One of the counselors by the name of Bob Bragg had played football for me for the past two years, and was to be our waterfront director. He was a fine young man, and I thought that he would be a good counselor. We knew each other pretty well, and I had told him of my experiences riding horses growing up in the west.
I had taken the mare out of the barn and led her into the riding ring just to brush her and clean her up a bit. Bob kept urging me to get the saddle and show him how I can ride. “No,” I said, “she needs more time after having the colt.” “Fiddlesticks, come on, Coach, just a short ride won’t hurt her.” I knew better, but said “OK, get the saddle.”
After I put on the saddle, up I went — only to have the mare freeze — she wouldn’t move. Then all of a sudden she started to buck and rear, and then she fell over backwards pinning me under her with my wrist bent backwards. As the mare scrambled to her feet, I knew that I had a bad break.
I asked Bob to pull on it, but he refused and ran to get the jeep to drive to the hospital in Augusta. When we got there they took x-rays and then told me that I should go up to Eastern Maine General in Bangor to a specialist, as there were multiple fractures. We drove to Bangor, and Dr. Woodcock set the wrist the best he could and put me in a cast that I would wear for the next two months. To this day I have a deformed wrist that now has some arthritis further preventing normal movement.
The lesson is apparent – “don’t let anyone talk you into something that you definitely feel isn’t the best thing to do at the time.” We did find out later that the mare had a bad arthritic hip that created the pain to cause her to buck. We kept the mare for several years — not to ride but to give us two more beautiful colts.
Chris Campbell’s Pet Crow
During the Wavus years we had several families that would send most of their children to camp over a period of time. One example was the Campbell family from Orono, Maine. Their father, Ashley, was the Dean of Engineering at the University of Maine, a man that I came to admire a great deal. One of his students was Lew Clark who has been a very special friend of the Westerman family.

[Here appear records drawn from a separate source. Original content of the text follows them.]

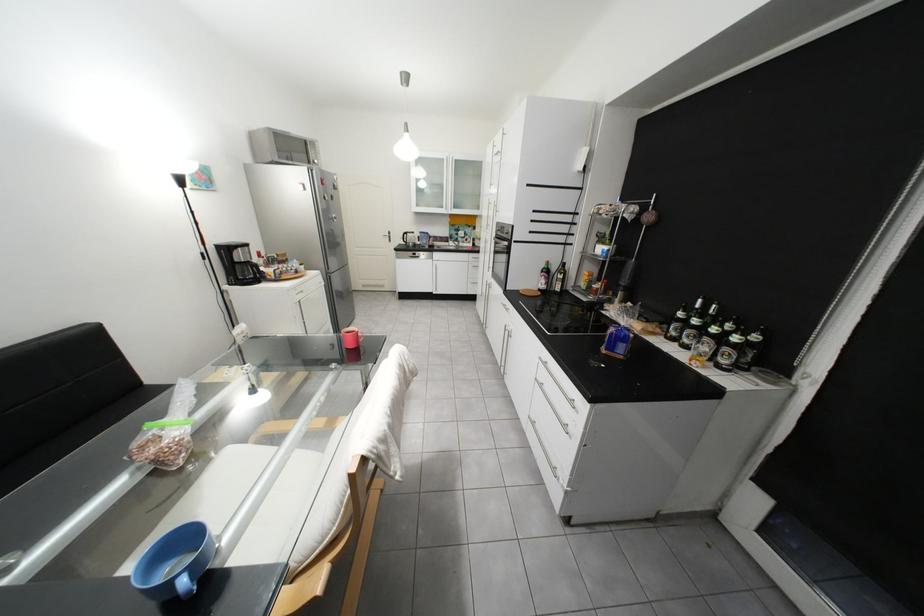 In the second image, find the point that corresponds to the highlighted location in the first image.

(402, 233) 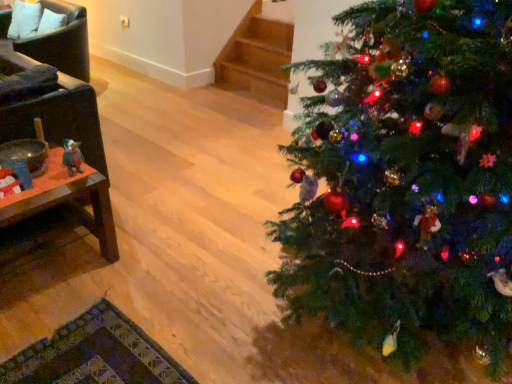 Where is `free space between green matte christmas tree at right and dark brown leather armchair at left, which appears as the 2th armchair when viewed from the top`? The width and height of the screenshot is (512, 384). free space between green matte christmas tree at right and dark brown leather armchair at left, which appears as the 2th armchair when viewed from the top is located at coordinates (192, 213). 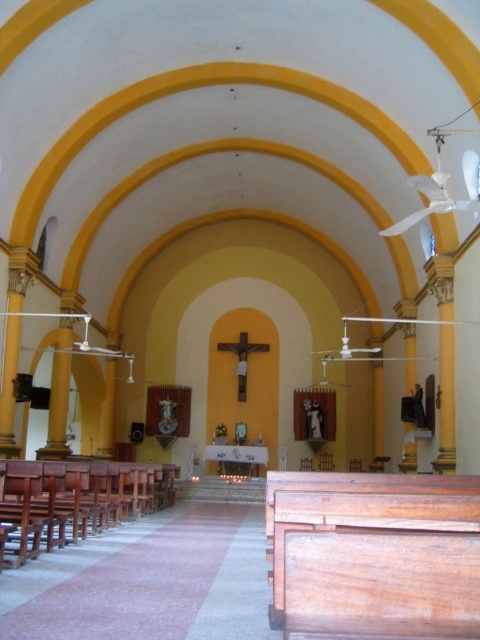 Between wooden church bench at lower right and wooden church bench at left, which one has less height?

With less height is wooden church bench at left.

Between wooden church bench at lower right and wooden church bench at left, which one is positioned lower?

wooden church bench at left is below.

Looking at this image, measure the distance between point (x=342, y=484) and camera.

The Campbells were our neighbors who also lived on Spencer Street in Orono. They had six children, five sons Ash, Chris, Gordon, Philip and Ben, and one daughter, Martha. All the boys enjoyed an interval at Wavus during some point in their youth.
One year, Chris brought a pet crow with him when he came to camp. It seems that the crow had fallen from the nest and injured its wing, and young Ashley had nursed it back to health and named it “Gus.” Once back to health, the crow developed a unique bond with Chris, and the two became special companions.
The crow lived free with other crows at Wavus, spending most of its time in the big pines, but it would often be seen sitting on Chris’s shoulder. The unique sight became the talk of Wavus for years to come. The crow eventually developed a cataract in one eye and would cock his head to one side while cawing with his crow companions. To fully appreciate the story of this pet crow at Wavus, you must hear it first hand from Chris himself.
In 1979, we sold the camps for $425,000 to Ed Snyder, the owner of the Philadelphia Flyers of the National Hockey League. He then resold them for $1.5 million to a group of former campers that then ran them as a non-profit foundation. I guess in hindsight, we really gave them away, but there is no real point in looking back. It served our purpose of providing our four children a wonderful experience that was priceless.